**WHAT NEEDS TO BE DONE:** Beginning with the line where "Terms and Conditions (482, 1106)" appears, restate each line word for word until the data ends. Pictures do not go in.

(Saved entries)

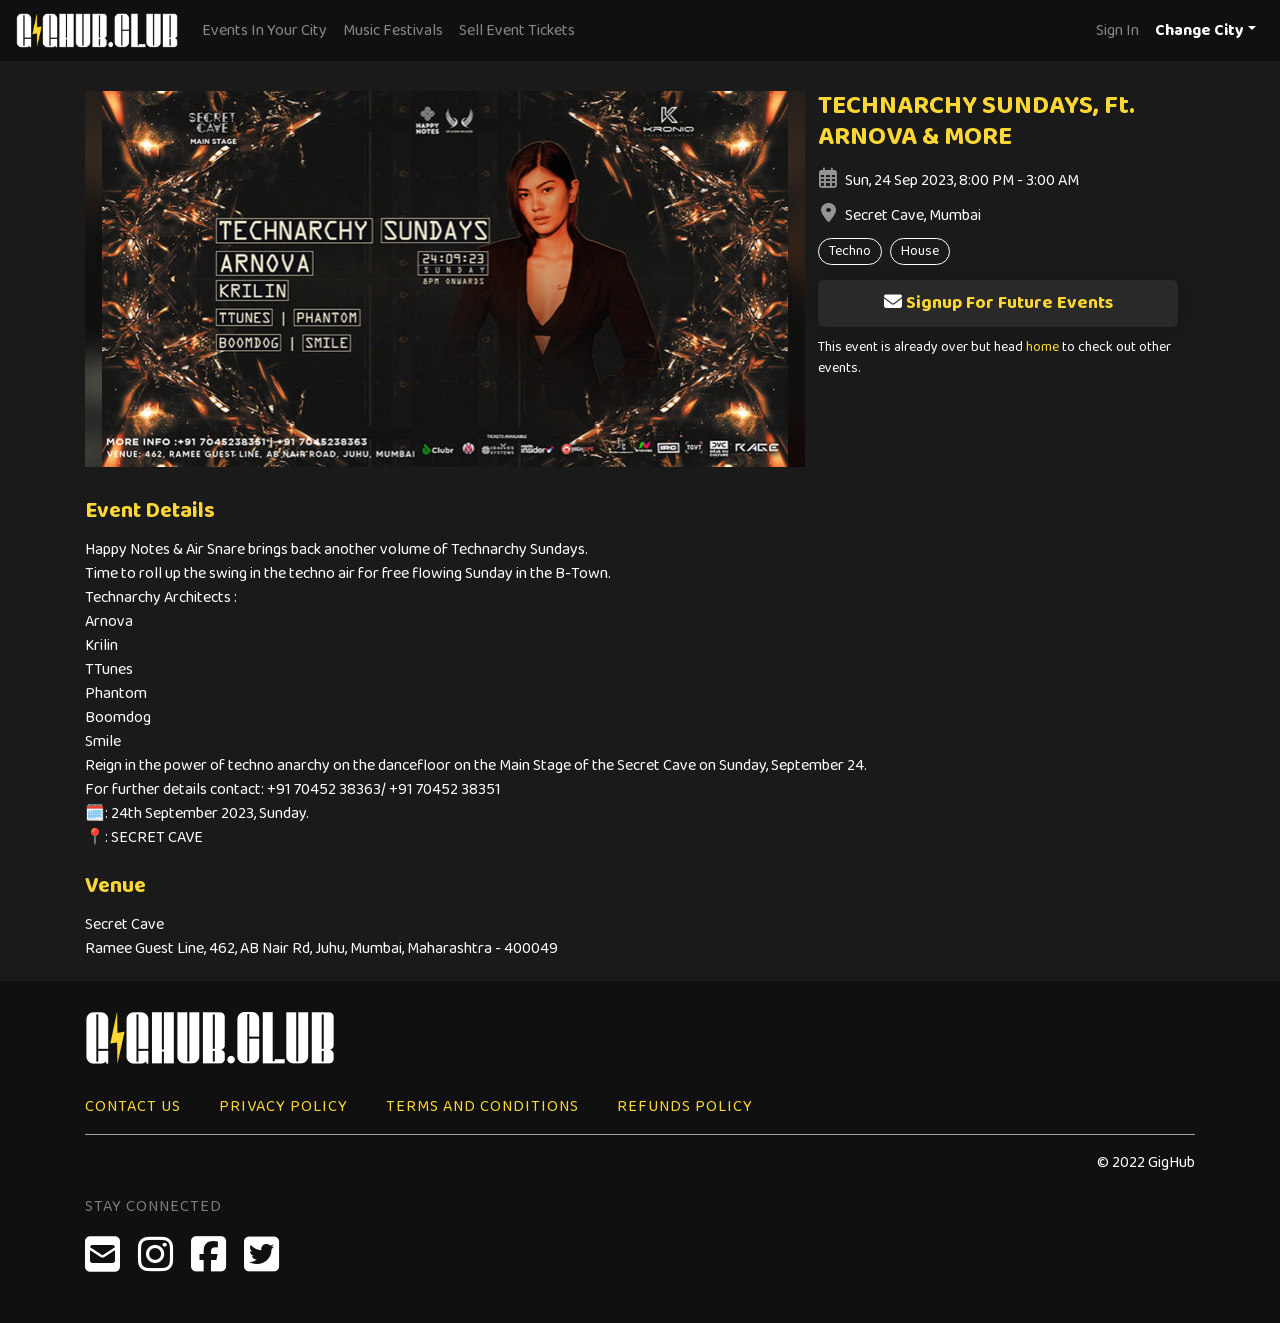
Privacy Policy (283, 1106)
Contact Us (133, 1106)
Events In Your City (264, 30)
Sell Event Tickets (517, 30)
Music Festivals (393, 30)
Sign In (1117, 30)
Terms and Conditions (482, 1106)
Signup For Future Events (998, 303)
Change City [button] (1199, 30)
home (1042, 347)
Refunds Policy (685, 1106)
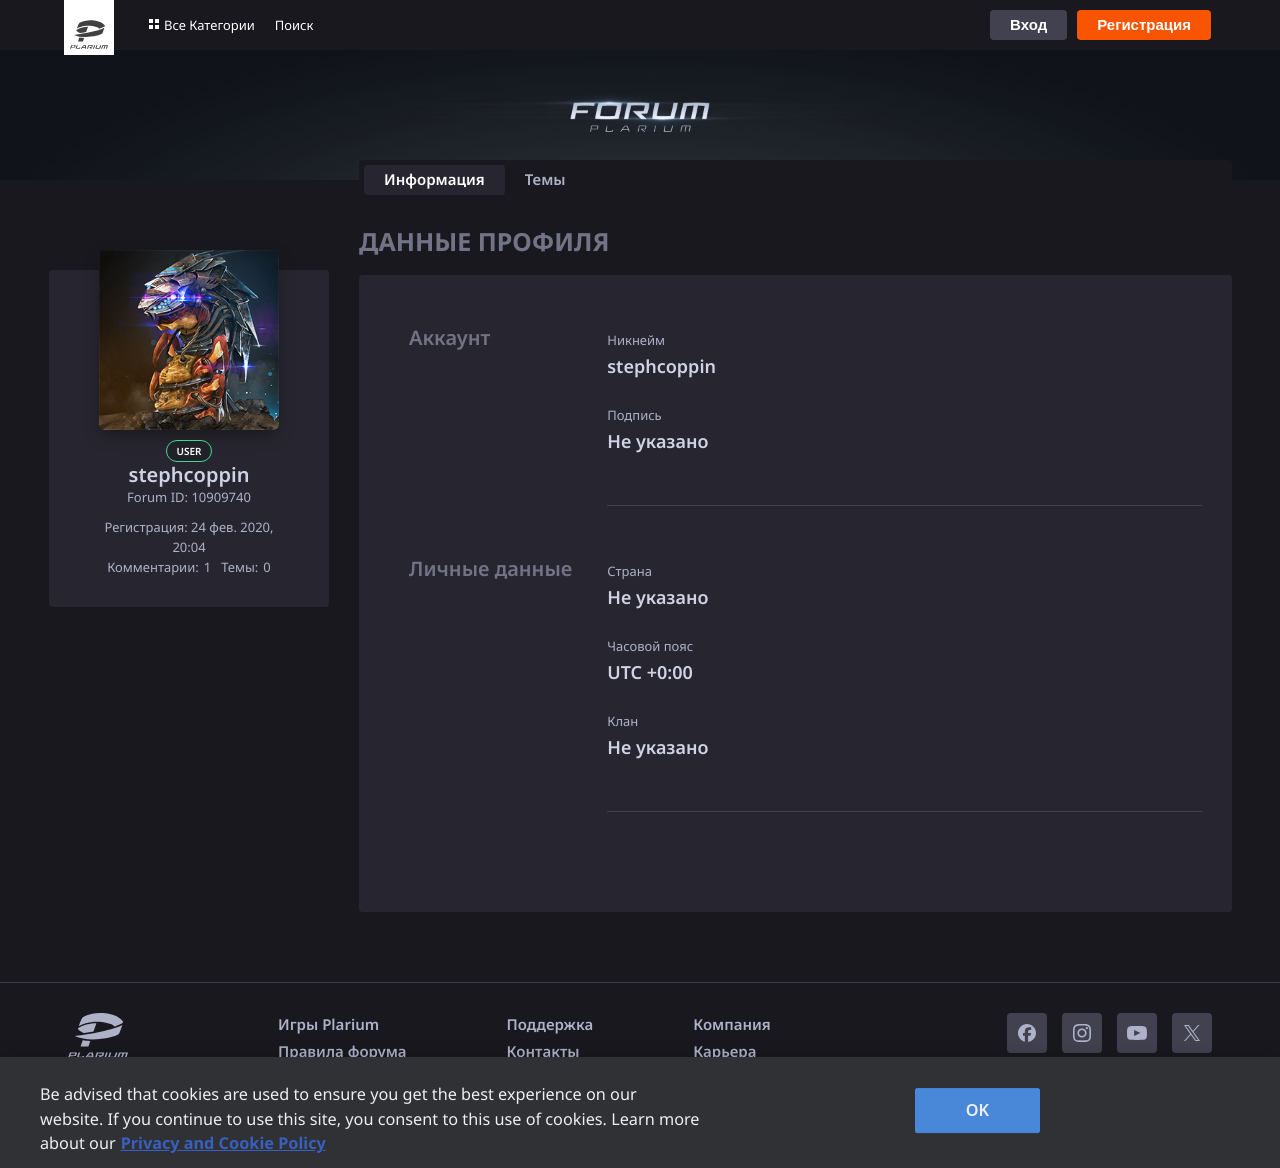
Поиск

**ANSWER TO THIS PROBLEM:**
Terms and Conditions (482, 1106)
Signup For Future Events (998, 303)
Change City [button] (1199, 30)
home (1042, 347)
Refunds Policy (685, 1106)
Поиск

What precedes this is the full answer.